Jackie Robinson
1955 Topps Jackie Robinson cards with partial diamond surface
By Bert Lehman
Long-time dealer Rob Rosen has made it a habit to peruse eBay listings looking for baseball cards of Jackie Robinson, Mickey Mantle, and other Hall of Fame baseball players. During a recent scroll through eBay listings, Rosen noticed something different about a 1955 Topps Jackie Robinson card.
“I’m looking back and forth and I saw this one and something just didn’t look right on it,” Rosen said. “It looked like it was shifted, or there was something about it that didn’t look right. I focused on it and noticed that in the logo, that little diamond, that there was a spot missing.”
Thinking the card surface may have been scraped Rosen immediately emailed the eBay seller and asked if the there was a scrape on the card. The eBay seller replied back, stating the card did not contain a scrape.
“So I bought the card, I think I bought it for $150 or something like that,” Rosen said.
When Rosen received the card in the mail, he said he was pleased with it.
“It wasn’t scraped or scratched or painted over,” he said. “Those were my worst fears.”
After personally seeing the physical card, Rosen said he wondered how he, and the rest of the Hobby missed the variation over the years.
“Especially considering the small variations out there like the (Gene) Baker error (card in 1957 Topps),” Rosen said. “This is obviously much bigger of a player and it’s right there in front of you.”
Rosen, who at one time worked for Kit Young, added that the card is not miscut because the white border on the left side of the card is present.

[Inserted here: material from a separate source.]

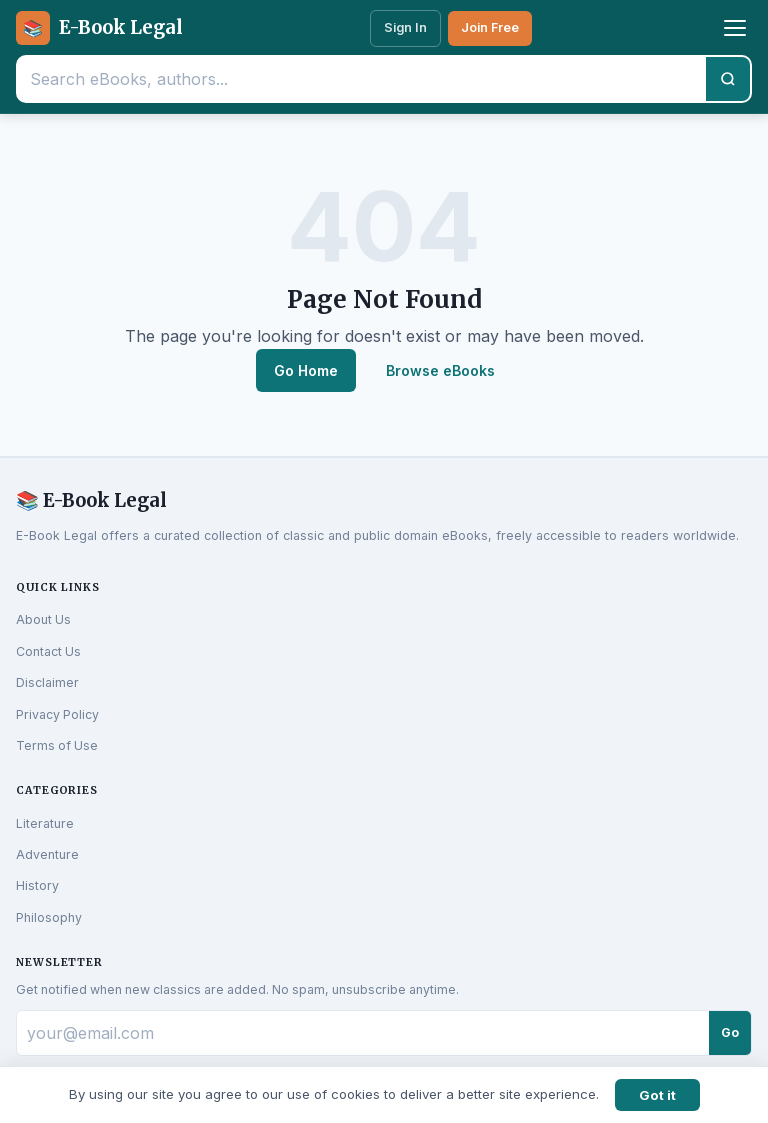  I want to click on [Toggle menu], so click(735, 28).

With the card in hand, Rosen contacted Sportscard Guaranty (SGC) to see if the company would grade the card as variation. He said he was told that multiple cards with part of the diamond portion of the card missing would need to be found and submitted for it to be graded and labeled as a variation.
“I started looking for more and didn’t find a single one until I went to the Philly show and in the entire show I found one and bought it,” Rosen said. “It was the exact same thing, missing that third base area.
“Then I started looking more and more and didn’t find any. So on top of it being a variation, it’s potentially a very tough variation. Unless everyone who has a 1955 Jackie Robinson has them in their collections and don’t know it.”
Rosen said it took about six months for him to find a third card with part of the diamond logo missing.
He took the cards to the National Sports Collectors Convention in Cleveland and spoke with a dealer who had a stack of 12 1955 Topps Jackie Robinson cards at his booth. Rosen showed one of his Robinson cards to the dealer and asked if he had one like it. Rosen said the dealer didn’t notice the partial diamond on the card.
“He said, ‘Holy cow, I didn’t even see it,’” Rosen said. “It’s not recognizable, and I think that’s why it slipped through all these years.”
Of the 12 1955 Topps Jackie Robinson cards the dealer had, none of them were missing part of the diamond logo on the card.
Not only did Rosen search for more Robinson cards, he also searched for all Dodgers cards from the 1955 Topps Baseball set to see if it was an issue with cards featuring the Dodgers logo. None of the Dodgers cards he saw were missing part of the diamond logo.
Rosen said he is aware of a Robinson card in the Hobby with part of the diamond logo missing that has been graded an 8.
“However it’s not marked as a variation because he had it slabbed before,” Rosen said.
The three Robinson partial diamond cards Rosen has were graded by SGC, with two of them receiving grades of 5, and the other receiving a grade of 1.5. The label for each graded cards contains the designation “Partial Diamond.”
“To me it’s legitimately scarce,” Rosen said. “I go to all the shows and my biggest surprise (is I couldn’t find more cards of the partial diamond variation),” Rosen said. “It’s wasn’t like I was trying to make a splash at the National as far as headlines. I was looking to pick up some more. There wasn’t one at the National.”
He said that he’s not sure what he will do with the three variation cards he does have.
“There are some people who really don’t care about variations, but there are some people that you know, if this is deemed a true variation, which it has been, I think people that build master sets and stuff like that are going to need it,” he said. “Even if you are a star card collector you want the Jackie Robinson variation. I’m not saying price-wise it’s going to be the same but it’s the same caliber of variation.”
The Hobby will have to wait and see if more 1955 Topps Jackie Robinson cards surface that have part of the diamond logo missing.